1. Have the shareholders the right to inspect the corporate books and papers?

2. Have the directors the right to inspect the books and papers of the company?

3. By whom should the corporate books, papers, records, accounts, etc. be examined and audited?

4. What is to be gained by having an audit by Professional Accountants and Auditors?

5. Where is there such a firm of Public Accountants & Auditors as referred to in the last question.

Books and Papers.

Answers.

1. Yes, they have the right and should exercise it more than they do. Such inspection should, however, be at such a time as not to interfere with corporate business.

2. Every director has the right, at any time to inspect the corporate books.

3. By reputable, disinterested, competent Public Auditors.

4. It puts the questions of solvency, financial standing and credit beyond doubt, puts the management fairly before the Stockholders or Proprietors, increases the value of securities, wins the confidence of the Public generally, and guards against errors, and protects against loss through fraudulent operations.

5. D. A. Keister & Co., No. 88 Wall Street, New York City.

WE WILL SERVE YOU BY THE YEAR AS CONSULTING ACCOUNTANTS AND AUDITORS BUSINESS AND FINANCIAL ADVISORS.

D. A. KEISTER & CO.

88 WALL STREET,

NEW YORK.

Bonds and Mortgages.

Questions.

1. Have corporations the power to issue negotiable bonds as security for their indebtedness?

2. Can a corporation sell its bonds at a discount? 3. Has a corporation power to pledge its bonds? 4. Are the bonds of a corporation valid, if the mortgage is void?

5. Are Coupon bonds negotiable if under seal? 6. Does the non-payment of interest render bonds non-negotiable?

7. If bonds are issued in blank, may the holder fill in the blank?

8. Who is a "bona fide” holder of corporate bonds? 9. Who is a purchaser "for value?”

10. Do subscribers to bonds become liable to the creditors of the corporation?

11. Are corporations prohibited from issuing bonds and mortgages?

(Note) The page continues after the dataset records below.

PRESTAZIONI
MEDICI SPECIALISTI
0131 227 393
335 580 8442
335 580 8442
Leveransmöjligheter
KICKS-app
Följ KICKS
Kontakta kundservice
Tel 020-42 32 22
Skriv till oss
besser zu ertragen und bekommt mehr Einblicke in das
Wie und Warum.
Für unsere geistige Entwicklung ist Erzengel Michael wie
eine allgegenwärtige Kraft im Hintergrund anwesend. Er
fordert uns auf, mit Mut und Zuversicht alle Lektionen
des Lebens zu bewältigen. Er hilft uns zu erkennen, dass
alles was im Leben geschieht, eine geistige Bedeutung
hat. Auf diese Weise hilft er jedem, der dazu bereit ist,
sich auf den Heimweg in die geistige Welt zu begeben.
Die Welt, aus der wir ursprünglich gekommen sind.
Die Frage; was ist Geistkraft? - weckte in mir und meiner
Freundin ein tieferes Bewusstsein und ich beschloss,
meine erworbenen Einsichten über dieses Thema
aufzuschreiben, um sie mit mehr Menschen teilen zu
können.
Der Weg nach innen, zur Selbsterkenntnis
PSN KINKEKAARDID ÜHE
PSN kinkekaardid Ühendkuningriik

12. If bonds are negotiable, is the mortgage securing them negotiable also?

13. What are the circumstances that should put the purchaser of bonds upon inquiry?

14. When are bonds treated as a liability on the books of the corporation?

Bonds and Mortgages.

Answers.

1. All corporations have the power to contract debts for the purpose for which it was created, and to issue bonds as security therefor, without any express grant, unless it be restricted by its charter or governing statute.

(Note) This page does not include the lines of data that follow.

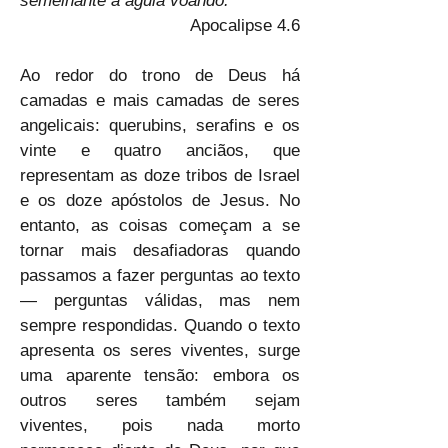
semelhante a águia voando."
Apocalipse 4.6
Ao redor do trono de Deus há 
camadas e mais camadas de seres 
angelicais: querubins, serafins e os 
vinte e quatro anciãos, que 
representam as doze tribos de Israel 
e os doze apóstolos de Jesus. No 
entanto, as coisas começam a se 
tornar mais desafiadoras quando 
passamos a fazer perguntas ao texto 
— perguntas válidas, mas nem 
sempre respondidas. Quando o texto 
apresenta os seres viventes, surge 
uma aparente tensão: embora os 
outros seres também sejam 
viventes, pois nada morto 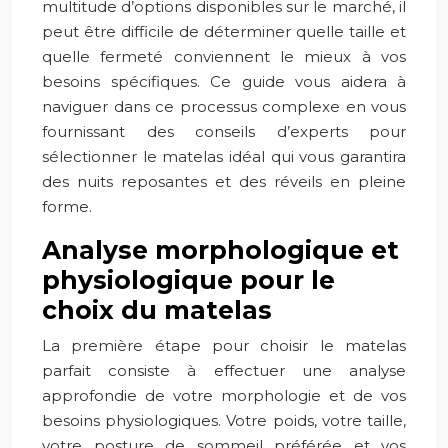
multitude d’options disponibles sur le marché, il
peut être difficile de déterminer quelle taille et
quelle fermeté conviennent le mieux à vos
besoins spécifiques. Ce guide vous aidera à
naviguer dans ce processus complexe en vous
fournissant des conseils d’experts pour
sélectionner le matelas idéal qui vous garantira
des nuits reposantes et des réveils en pleine
forme.
Analyse morphologique et
physiologique pour le
choix du matelas
La première étape pour choisir le matelas
parfait consiste à effectuer une analyse
approfondie de votre morphologie et de vos
besoins physiologiques. Votre poids, votre taille,
votre posture de sommeil préférée et vos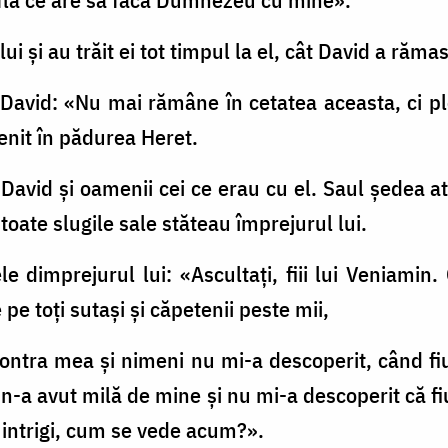
ui şi au trăit ei tot timpul la el, cât David a răma
i David: «Nu mai rămâne în cetatea aceasta, ci p
venit în pădurea Heret.
it David şi oamenii cei ce erau cu el. Saul şedea 
 toate slugile sale stăteau împrejurul lui.
le dimprejurul lui: «Ascultaţi, fiii lui Veniamin.
ne pe toţi sutaşi şi căpetenii peste mii,
n contra mea şi nimeni nu mi-a descoperit, când fi
voi n-a avut milă de mine şi nu mi-a descoperit că 
intrigi, cum se vede acum?».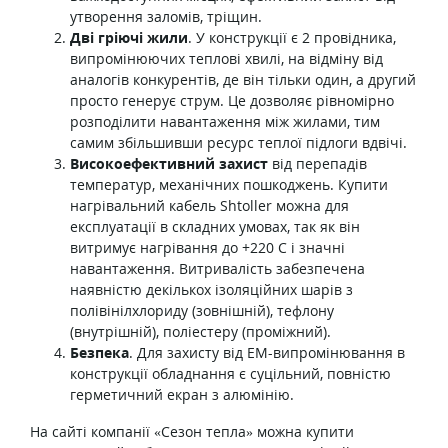
утворення заломів, тріщин.
Дві гріючі жили
. У конструкції є 2 провідника,
випромінюючих теплові хвилі, на відміну від
аналогів конкурентів, де він тільки один, а другий
просто генерує струм. Це дозволяє рівномірно
розподілити навантаження між жилами, тим
самим збільшивши ресурс теплої підлоги вдвічі.
Високоефективний захист
від перепадів
температур, механічних пошкоджень. Купити
нагрівальний кабель Shtoller можна для
експлуатації в складних умовах, так як він
витримує нагрівання до +220 С і значні
навантаження. Витривалість забезпечена
наявністю декількох ізоляційних шарів з
полівінілхлориду (зовнішній), тефлону
(внутрішній), поліестеру (проміжний).
Безпека
. Для захисту від ЕМ-випромінювання в
конструкції обладнання є суцільний, повністю
герметичний екран з алюмінію.
На сайті компанії «Сезон тепла» можна купити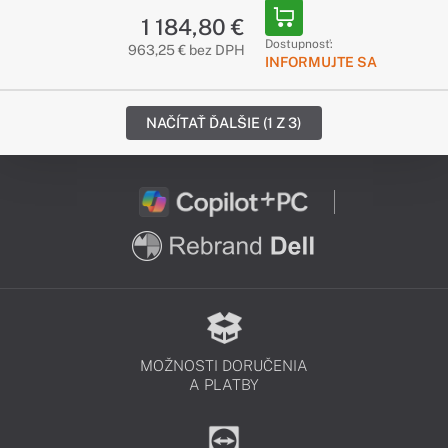
1 184,80 €
Dostupnosť:
963,25 € bez DPH
INFORMUJTE SA
NAČÍTAŤ ĎALŠIE (1 Z 3)
MOŽNOSTI DORUČENIA
A PLATBY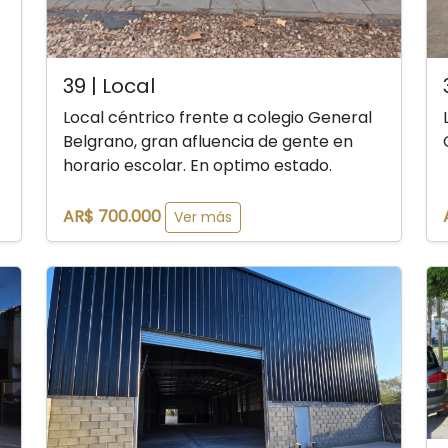
39 | Local
Local céntrico frente a colegio General
Belgrano, gran afluencia de gente en
horario escolar. En optimo estado.
AR$ 700.000
Ver más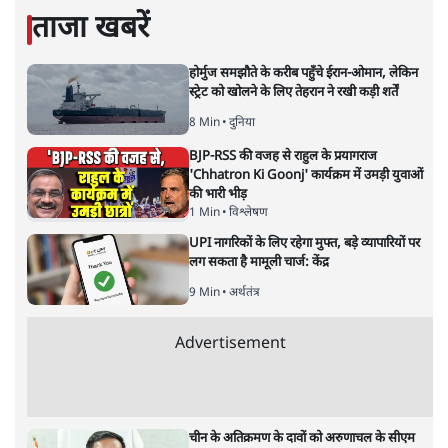
श्रवण गर्ग
की और स्टोरी पढ़ें
जब फ़िल्म की समीक्षा सात कॉलम में
छाप दी!
सिनेमा
|
अजय ब्रह्मात्मज
|
20 NOV, 2020
अजय ब्रह्मात्मज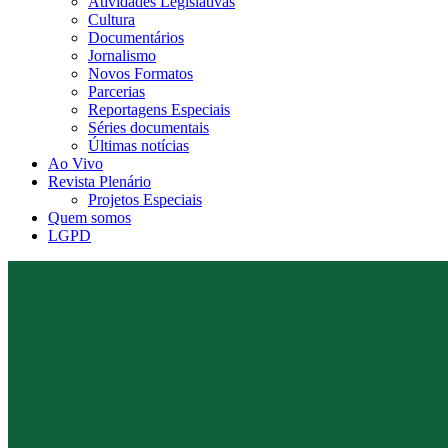
Atividades Legislativas
Cultura
Documentários
Jornalismo
Novos Formatos
Parcerias
Reportagens Especiais
Séries documentais
Últimas notícias
Ao Vivo
Revista Plenário
Projetos Especiais
Quem somos
LGPD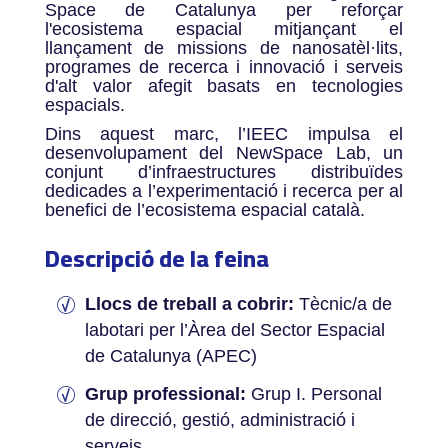
Space de Catalunya per reforçar
l'ecosistema espacial mitjançant el
llançament de missions de nanosatèl·lits,
programes de recerca i innovació i serveis
d'alt valor afegit basats en tecnologies
espacials.
Dins aquest marc, l’IEEC impulsa el
desenvolupament del NewSpace Lab, un
conjunt d’infraestructures distribuïdes
dedicades a l’experimentació i recerca per al
benefici de l’ecosistema espacial català.
Descripció de la feina
Llocs de treball a cobrir:
Tècnic/a de
labotari per l’Àrea del Sector Espacial
de Catalunya (APEC)
Grup professional:
Grup I. Personal
de direcció, gestió, administració i
serveis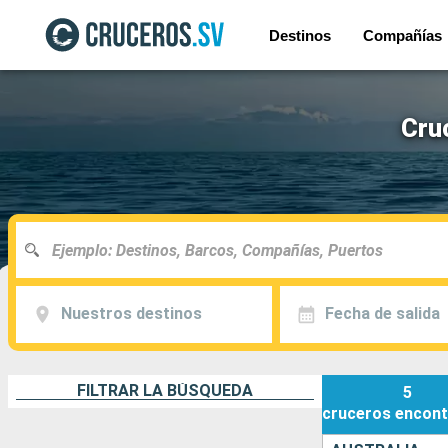
Destinos
Compañías
Cru
Nuestros destinos
Fecha de salida
FILTRAR LA BÚSQUEDA
5
cruceros
encont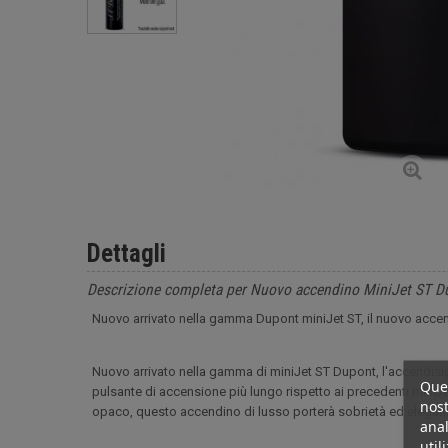
Dettagli
Descrizione completa per Nuovo accendino MiniJet ST D
Nuovo arrivato nella gamma Dupont miniJet ST, il nuovo accendi
Nuovo arrivato nella gamma di miniJet ST Dupont, l'accendisig
Ques
pulsante di accensione più lungo rispetto ai precedenti miniJet
nost
opaco, questo accendino di lusso porterà sobrietà ed eleganz
anal
util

2. In the absence of statutory restraints, corporations have the same power as an individual to raise money to prosecute its business, and could sell its bonds at less than par value for that purpose.

3. Corporations have the power to issue bonds secured by mortgage, may execute such bonds and mortgage to secure them, and then transfer them as collateral security for an indebtedness of a less value than the sum for which the bonds are issued, and which is secured by mortgage.

4. When a corporation requires money to accomplish the purpose for which it was organized, borrows money and issues negotiable bonds secured by mortgage, will be liable for the bonds even though the mortgage be void. The mortgage is merely collateral, it is an additional security for the bonds, and its validity cannot of course affect the primary effect of the bonds.

5. Yes.

6. If coupons are not paid when due, it would not affect the negotiability of corporate bonds, or of the subsequent coupons, until the maturity of the bonds themselves. Innocent purchasers for value, without notice of such default, will be protected.

7. If a corporation issues bonds to a payee not named, that is, payable in blank, and have passed in this condition, the holder may fill the blank, so as to make the bond payable to himself or his order, and could maintain suit thereon in his own name.

8. To be a bona fide holder, one must be himself a purchaser for value without notice, or the successor of one who was.

9. A purchaser for value, means one who has purchased for value, it does not mean that full value should be paid, but any value, of course any grossly inadequate value should put one on inquiry. An investor should investigate a corporation's right to issue and sell its securities.

10. No.

11. Many of the states have made constitutional prohibitions, against corporations issuing stock or bonds, except for money, labor, or property actually received and applied to the purposes for which the corporation was created, and providing that all fictitious indebtedness of corporations shall be void.

12. A mortgage may be given to secure a debt evidenced by bonds, or other negotiable security, but the mortgage itself is not a negotiable security, unless made so by statute, of which we do not know of any.

13. The face of the bonds themselves should be carefully studied. Any reference to the statutes under which they are issued is notice to purchasers as fully as though the whole statute be given. When bonds state the maximum number of bonds to be included

in the series, a bond bearing a higher or lower number would be sufficient to put a purchaser on inquiry. If bonds refer to the mortgage, such reference will effect intending purchasers with the terms of the mortgage.

If interest coupons are due and unpaid, it is sufficient to make one suspicious of their value and should put one upon inquiry. If bonds are offered at a low value, having coupons attached that have been due and unpaid for a long time, should be circumstances sufficient to put one upon inquiry.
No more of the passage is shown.